Pupils dilated, sweaty palms, erratic heartbeat, and an overwhelming desire to flee. No, I’m not describing the act of falling in love (although it is very similar and equally harrowing). On the contrary, I have just described, in a nutshell, the fear that encapsulates me every time I sit at my computer and open up a new document. The dreaded blank page and blinking cursor that becomes a blaring reminder of what has yet to be said. With each passing second, the ever spindling branches of fear grow, drowning my thoughts, siphoning my courage. Am I relevant? Do I have something to say? Better yet, will anyone care about what I have to say? Before I know it, hours have passed and not a single word has been written on that blank page. And I have been convicted anew simply because I was afraid to step out on faith, to claim that potential for greatness.
Yes, fear is that damn powerful.
Fear stopped me in my tracks, kept me from expressing, creating, sharing the very fiber of my being. I gave too much power to fear and in the end, it conquered me.
I started postulating on what I was really afraid of. I can admit that there was some trepidation with pouring my soul out on that blank page, exposing my deepest secrets, desires, hopes and dreams in such an intimate manner, but if I were to be truthful with myself, that wasn’t the reason. The reason, I finally understood, was that I was afraid to look into myself, to see both the folly and the greatness of my being. I was afraid of what would be released, afraid that if I unlocked that potential, that no one would understand but all would judge. I was afraid to see me. Fear crippled me in its totality, the doubts grew and you guessed it- that page remained blank. The ability to create depends on a modicum of freedom and yet here I was, enslaving myself to the binds of fear. It had to stop because for me to function like a normal human being, for me to live, I had to create. Naturally, I had to give fear his walking papers.
And that’s exactly what I did. I faced those fears with the help of the three A’s: Anticipation, Anxiety, and Adrenaline. The moment I faced that blank page again, I experienced the anticipation of the flow of words, felt the anxiety of the power I was about to wield, and lastly, the adrenaline pulsating through my veins as I put it down.

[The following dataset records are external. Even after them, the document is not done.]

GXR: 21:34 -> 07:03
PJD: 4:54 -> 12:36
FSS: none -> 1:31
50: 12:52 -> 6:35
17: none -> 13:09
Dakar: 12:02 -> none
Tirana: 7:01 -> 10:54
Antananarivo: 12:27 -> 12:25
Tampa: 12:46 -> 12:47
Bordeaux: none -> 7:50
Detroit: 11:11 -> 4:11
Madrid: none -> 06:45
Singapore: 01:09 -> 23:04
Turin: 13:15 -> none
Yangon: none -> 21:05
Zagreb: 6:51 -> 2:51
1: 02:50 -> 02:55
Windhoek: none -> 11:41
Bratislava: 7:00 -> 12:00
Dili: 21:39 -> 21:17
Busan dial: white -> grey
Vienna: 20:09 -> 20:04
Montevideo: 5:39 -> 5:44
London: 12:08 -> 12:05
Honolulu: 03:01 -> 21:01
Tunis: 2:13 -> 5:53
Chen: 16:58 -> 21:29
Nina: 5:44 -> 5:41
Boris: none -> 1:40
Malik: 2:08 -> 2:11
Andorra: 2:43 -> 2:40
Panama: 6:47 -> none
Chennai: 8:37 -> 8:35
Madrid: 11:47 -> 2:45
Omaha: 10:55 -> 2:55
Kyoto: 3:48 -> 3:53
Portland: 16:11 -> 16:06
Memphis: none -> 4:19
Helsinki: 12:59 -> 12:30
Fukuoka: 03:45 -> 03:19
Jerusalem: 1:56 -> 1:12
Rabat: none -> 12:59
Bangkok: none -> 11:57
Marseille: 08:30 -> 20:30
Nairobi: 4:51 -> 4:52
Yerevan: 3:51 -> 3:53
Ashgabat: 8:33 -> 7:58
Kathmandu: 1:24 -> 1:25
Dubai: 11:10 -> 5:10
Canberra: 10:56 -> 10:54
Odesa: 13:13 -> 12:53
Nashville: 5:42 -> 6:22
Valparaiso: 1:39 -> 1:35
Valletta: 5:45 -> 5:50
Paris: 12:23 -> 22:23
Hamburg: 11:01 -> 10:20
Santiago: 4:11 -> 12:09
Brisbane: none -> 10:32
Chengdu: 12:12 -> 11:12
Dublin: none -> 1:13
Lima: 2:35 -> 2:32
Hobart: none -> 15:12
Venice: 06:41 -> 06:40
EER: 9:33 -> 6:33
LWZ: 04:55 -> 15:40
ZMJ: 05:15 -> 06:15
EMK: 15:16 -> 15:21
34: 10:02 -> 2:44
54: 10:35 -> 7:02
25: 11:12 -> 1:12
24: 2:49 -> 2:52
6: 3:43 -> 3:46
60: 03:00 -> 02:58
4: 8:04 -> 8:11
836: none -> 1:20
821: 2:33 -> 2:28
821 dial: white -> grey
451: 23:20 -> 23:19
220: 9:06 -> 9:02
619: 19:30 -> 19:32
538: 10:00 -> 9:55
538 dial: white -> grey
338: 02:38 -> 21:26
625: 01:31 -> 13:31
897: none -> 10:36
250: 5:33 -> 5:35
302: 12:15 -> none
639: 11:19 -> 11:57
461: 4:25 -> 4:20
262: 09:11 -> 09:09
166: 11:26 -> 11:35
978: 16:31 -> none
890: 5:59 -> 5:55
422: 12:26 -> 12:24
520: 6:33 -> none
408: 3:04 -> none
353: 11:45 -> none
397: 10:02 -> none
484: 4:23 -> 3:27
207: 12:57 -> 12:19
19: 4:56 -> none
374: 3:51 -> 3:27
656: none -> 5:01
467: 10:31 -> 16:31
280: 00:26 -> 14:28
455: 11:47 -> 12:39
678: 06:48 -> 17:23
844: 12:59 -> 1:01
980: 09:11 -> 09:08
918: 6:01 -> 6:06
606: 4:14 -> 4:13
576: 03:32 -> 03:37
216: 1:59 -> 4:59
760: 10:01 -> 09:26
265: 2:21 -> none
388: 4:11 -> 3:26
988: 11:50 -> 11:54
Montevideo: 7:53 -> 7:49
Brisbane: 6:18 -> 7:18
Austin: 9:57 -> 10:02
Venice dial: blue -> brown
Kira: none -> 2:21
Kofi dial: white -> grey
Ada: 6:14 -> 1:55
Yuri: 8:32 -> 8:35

Essentially, I gave fear a very big, very ostentatious one finger salute.
That’s not to say that fear doesn’t rear his ugly head anymore. With any new venture, he’s lurking around the corner, lying in wait, ready to strike. The key is, of course, to meet him face to face. Let him know that he’s welcome to come but it’s very likely that he won’t be staying for long.
Fear is intimidated by action. So the question is not can you do it but if you will do it.
I don’t know about you, but I’m about to do it.